After Breakfast, we went for some more seining. Everyone got really excited when one of the Cearwater crew member pointed out that there was a sturgeon happily splashing water about 20 feet off shore. However, the area that we were seining at was extremely rocky and the beach seine was constantly twisted. After almost an hour of struggling with it we all seemed to be satisfied with the one blue crab we found under the weeds and mud.
Professor Tom Langen explained how to understand the environment around a specific location by analyzing the surrounding elements. In this specific case, Professor Langen pointed out that the large amount of abandoned and wrecked boats in the marina nearby had become a source of pollution; oil from these ships may well have leaked into the soil and sediments and caused contamination.

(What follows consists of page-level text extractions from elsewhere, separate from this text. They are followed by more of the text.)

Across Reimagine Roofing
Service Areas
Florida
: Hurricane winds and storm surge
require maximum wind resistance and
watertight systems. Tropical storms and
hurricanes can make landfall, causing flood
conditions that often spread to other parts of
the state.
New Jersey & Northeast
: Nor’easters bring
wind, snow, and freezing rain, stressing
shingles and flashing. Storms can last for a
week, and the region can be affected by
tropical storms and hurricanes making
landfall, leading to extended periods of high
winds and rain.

After the seining, we went back to Clearwater and performed all sorts of sailor work with the crew members. We did not hoist the sail as usual. Instead we used the engine in order to move at a constant speed and direction; this would be helpful for our measurement of the water quality, since one of the criteria of the River involved the measuring of the plastic in the water. We used the specialized plastics trawl, pictured above, to conduct the sampling. Micro-bits of plastic flow into a cup at the end of the device. Afterwards, we put the sample water under a microscope and analyzed it.
During our time aboard, we also learnt about some traditional ways of measuringturbidity, PH value, and dissolved oxygen of the water. Before lunch, Professor John Cronin talked about the history of American environmental movement as well as his life as the Hudson Riverkeeper (which was literally one of the coolest thing that I’ve ever heard of…) He also pointed out some of the flaws that exists in the Clean Water Act of 1972, and emphasized the importance of technological innovation as well as legislative innovation. In order to support his argument, he raised the examples of the Storm King case and the Indian point nuclear plant. In conclusion, he enthusiastically pronounced that we RiverU students are the future of the environmental movement, which somehow, stressed me out a little bit…
We ended the whole day by climbing up the Clearwater mast and taking a group photo together with the crew.